Google's AI Overviews now appear on more than 30% of search queries. ChatGPT search is pulling traffic that never touches a website. Meta's Advantage+ campaigns optimise across placements that traditional attribution cannot track. The measurement infrastructure most marketing teams rely on was built for a world that no longer exists.
Last-click attribution assigns 100% of the credit to the final touchpoint before a conversion. It was always a simplification. Now it is a distortion. When a prospect reads three blog posts, sees a LinkedIn ad, gets an AI-generated summary of your product, and then clicks a branded search ad to convert, last-click says the branded search ad did all the work.
The problem is accelerating. Rand Fishkin's SparkToro data shows that zero-click searches now account for roughly 60% of all Google queries. Users are getting answers without ever visiting a website. If your attribution model only counts clicks, you are blind to more than half of your search visibility.
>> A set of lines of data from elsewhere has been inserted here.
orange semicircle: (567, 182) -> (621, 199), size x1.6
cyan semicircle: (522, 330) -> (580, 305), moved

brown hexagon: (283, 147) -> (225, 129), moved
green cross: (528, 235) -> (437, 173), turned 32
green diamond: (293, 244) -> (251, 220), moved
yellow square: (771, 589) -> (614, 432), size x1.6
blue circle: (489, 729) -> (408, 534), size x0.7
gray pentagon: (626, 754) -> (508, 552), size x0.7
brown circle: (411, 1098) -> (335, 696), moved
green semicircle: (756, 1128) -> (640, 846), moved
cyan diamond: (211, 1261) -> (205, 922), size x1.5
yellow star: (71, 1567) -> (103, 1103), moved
Of Google searches now end without a click to any website (SparkToro/Datos, 2025)
Google's own response has been to push marketers toward data-driven attribution (DDA) inside GA4, which uses machine learning to distribute credit across touchpoints. It is better than last-click. It is not a solution. DDA still operates within Google's walled garden and cannot account for touchpoints it does not observe.
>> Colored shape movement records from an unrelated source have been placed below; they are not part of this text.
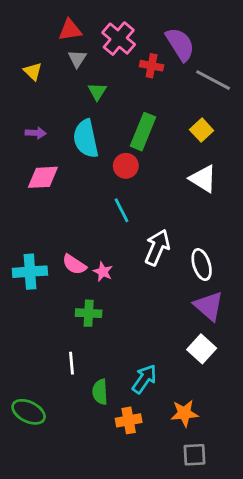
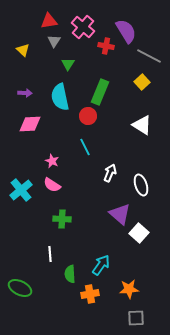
yellow square: (202, 130) -> (142, 82), moved
white arrow: (157, 247) -> (110, 173), size x0.7
cyan cross: (30, 272) -> (21, 190), turned -35
pink star: (103, 272) -> (52, 161), moved
purple triangle: (209, 306) -> (120, 214), moved
white square: (202, 349) -> (139, 233), moved

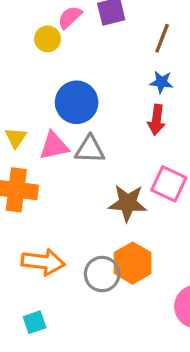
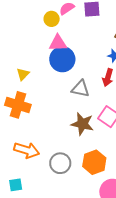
pink triangle: (54, 146) -> (58, 43), moved
gray triangle: (90, 149) -> (80, 89), moved
orange hexagon: (133, 263) -> (94, 162), moved

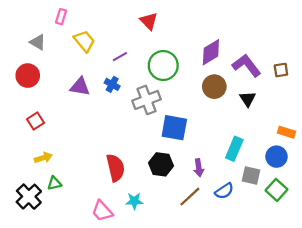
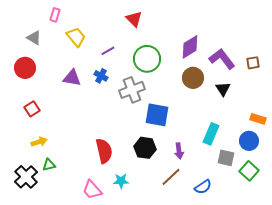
blue semicircle: (224, 191) -> (203, 187), moved

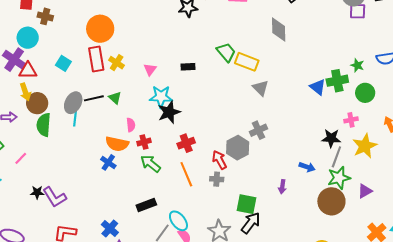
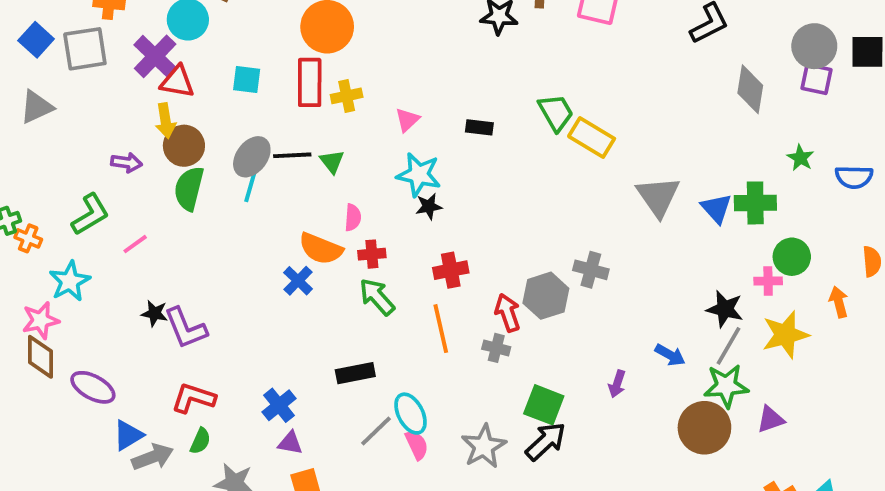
gray diamond: (279, 30) -> (750, 89), moved
cyan square: (63, 63) -> (247, 80), turned -35
yellow cross: (117, 63) -> (347, 96), turned 35
green star: (357, 65) -> (800, 158), moved
gray triangle: (261, 88) -> (658, 196), moved, size x1.4
green circle: (365, 93) -> (792, 257), moved
black star: (169, 112) -> (429, 206), size x0.6
gray cross: (258, 130) -> (591, 270), turned 30

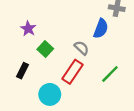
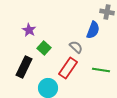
black rectangle: (23, 71) -> (24, 67), size x1.5
green line: (110, 74) -> (101, 70), turned 54

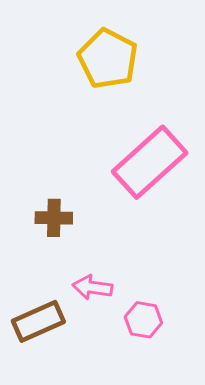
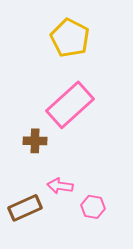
pink rectangle: (150, 162) -> (70, 105), moved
The more honest frameworks emerging from measurement consultancies like Measured and Analytic Partners focus on incrementality testing and media mix modelling (MMM). These approaches ask a different question: not "which click gets credit" but "what would have happened if we had not spent this money?"
MMM is not new. CPG brands have used it for decades. What is new is that the tooling has become accessible to mid-market companies. Google's Meridian (open-source MMM), Meta's Robyn and several commercial platforms now make it feasible for teams spending $50K per month or more on media.
Why it matters
Attribution shapes budget allocation. If your model says branded search drives 70% of conversions, that is where the money goes. But branded search is capturing demand that content, social and display created. Cut those channels based on last-click data and watch branded search volume decline three months later.
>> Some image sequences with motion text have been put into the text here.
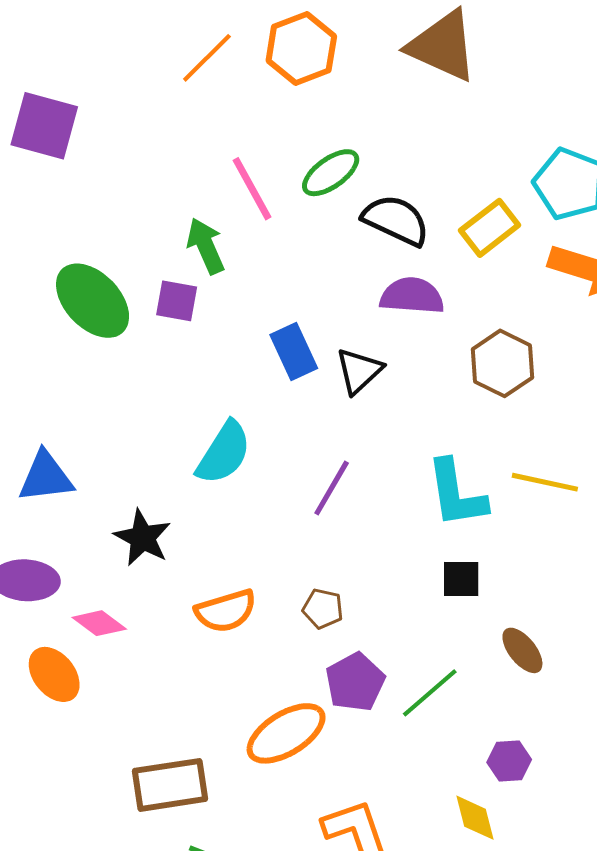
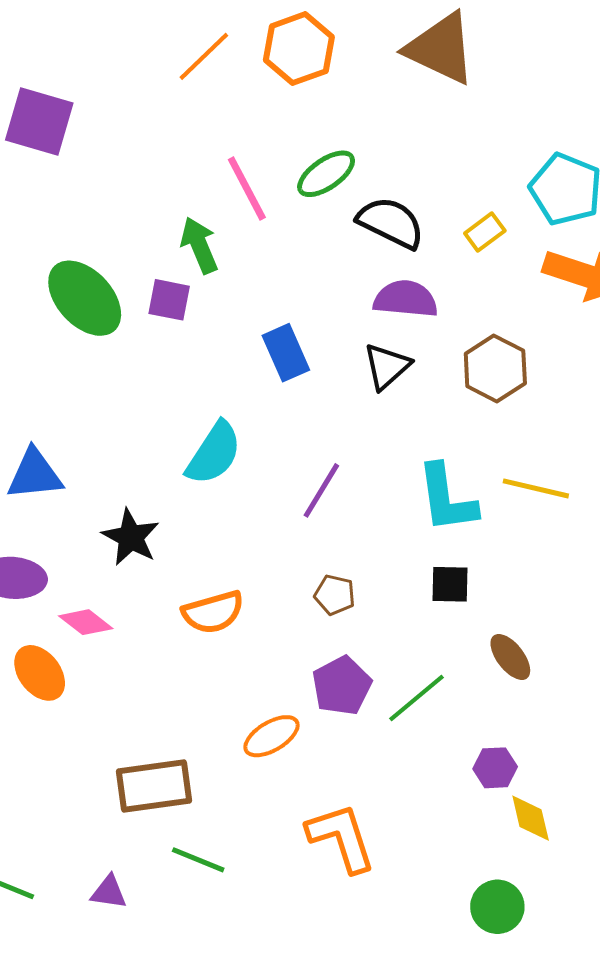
yellow rectangle: (490, 228) -> (485, 232), size x0.7
black triangle: (359, 371) -> (387, 366), moved
brown pentagon: (323, 609) -> (335, 595), moved
orange ellipse: (286, 733) -> (271, 736), size x0.7
yellow diamond: (475, 818) -> (531, 818), moved

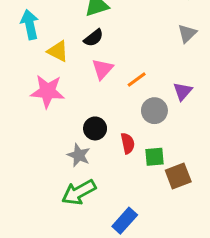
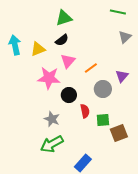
cyan arrow: (30, 25) -> (15, 45), moved
yellow triangle: (58, 51) -> (38, 49), turned -49
pink star: (48, 91) -> (49, 78), moved
black circle: (95, 128) -> (69, 95), moved

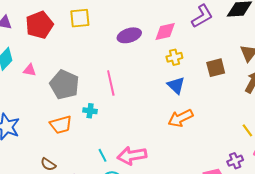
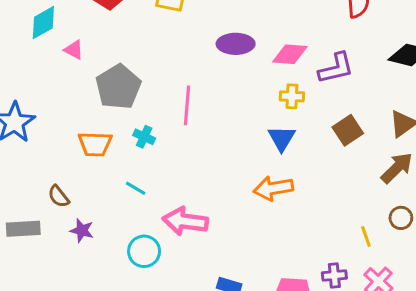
purple L-shape: (202, 16) -> (336, 68), moved
brown square: (216, 68) -> (348, 130), turned -36
cyan line: (102, 155) -> (136, 188), moved, turned -48

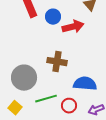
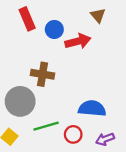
brown cross: (57, 62) -> (43, 74), moved

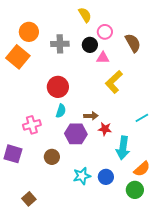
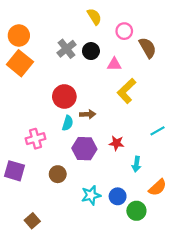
orange circle: (29, 32) -> (19, 35), moved
pink circle: (105, 32) -> (124, 31), moved
gray cross: (60, 44) -> (67, 49), turned -36
black circle: (90, 45) -> (91, 51), moved
brown arrow: (91, 116) -> (88, 114), moved
cyan arrow: (123, 148) -> (136, 164), size x0.6
green circle: (135, 190) -> (136, 211), moved

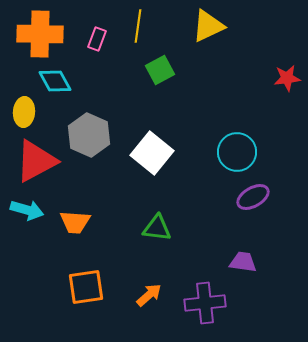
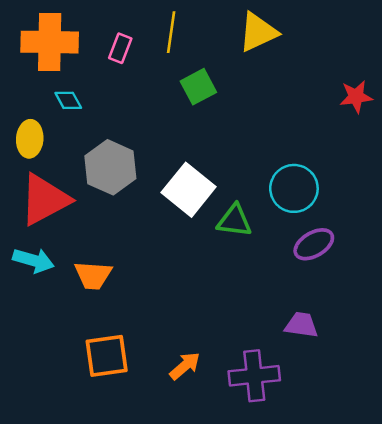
cyan diamond: (55, 81) -> (68, 100), size x0.7
green triangle: (157, 228) -> (234, 221), moved

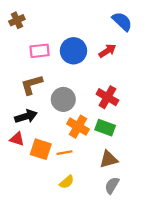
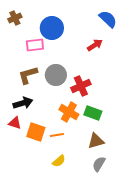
blue circle: (73, 51) -> (52, 28), moved
red cross: (107, 97) -> (81, 86), moved, turned 36
gray circle: (63, 99) -> (56, 75), moved

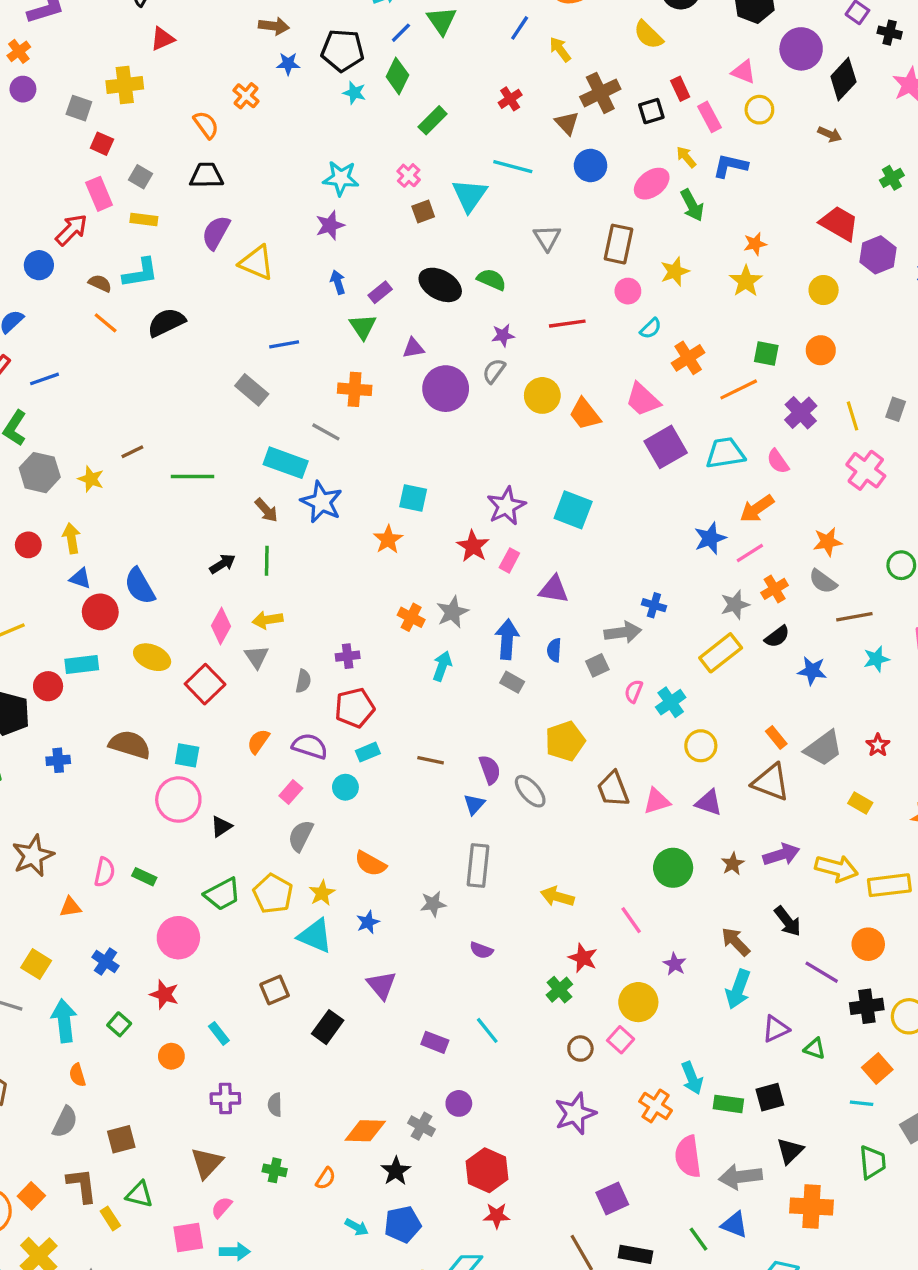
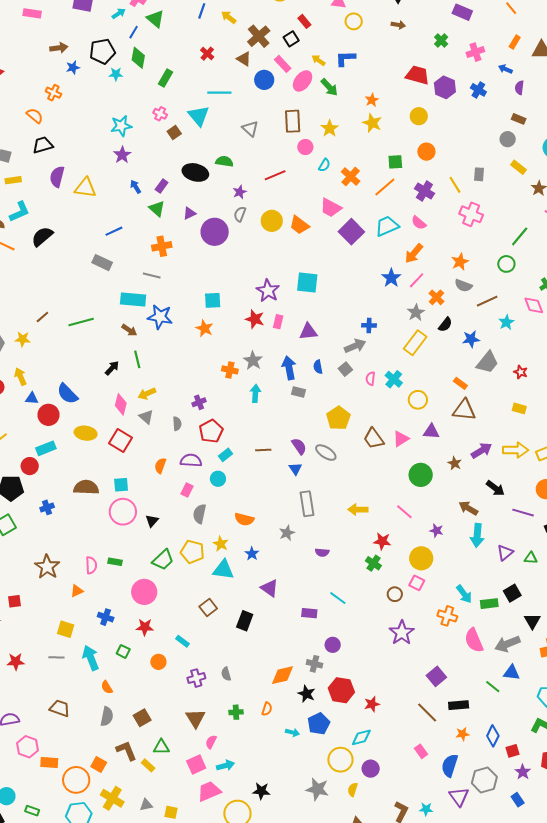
pink rectangle: (709, 117) -> (283, 64), moved
gray trapezoid: (823, 748) -> (487, 362), moved
red hexagon: (487, 1170) -> (341, 690), moved

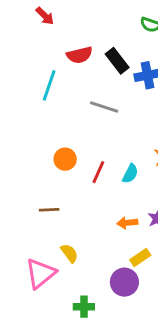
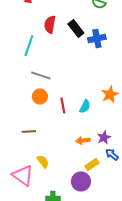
red semicircle: (80, 55) -> (50, 24), turned 114
gray line: (104, 107) -> (41, 75), moved
red line: (98, 172) -> (63, 105), turned -35
pink triangle: (41, 273) -> (23, 175), turned -45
For Australian businesses, this is particularly relevant. The market is smaller, budgets are tighter, and the cost of misallocating spend is proportionally higher. Getting measurement right is not a nice-to-have. It is the difference between scaling what works and doubling down on what merely takes credit.
What to do about it
Start with a simple incrementality test. Hold out a geographic region or audience segment from one paid channel for four weeks and measure the difference in conversions. Run a basic MMM using Meridian or Robyn with 12 months of spend and conversion data. At minimum, switch GA4 to data-driven attribution and stop making budget decisions based on last-click reports. The goal is not perfect measurement. It is less wrong measurement.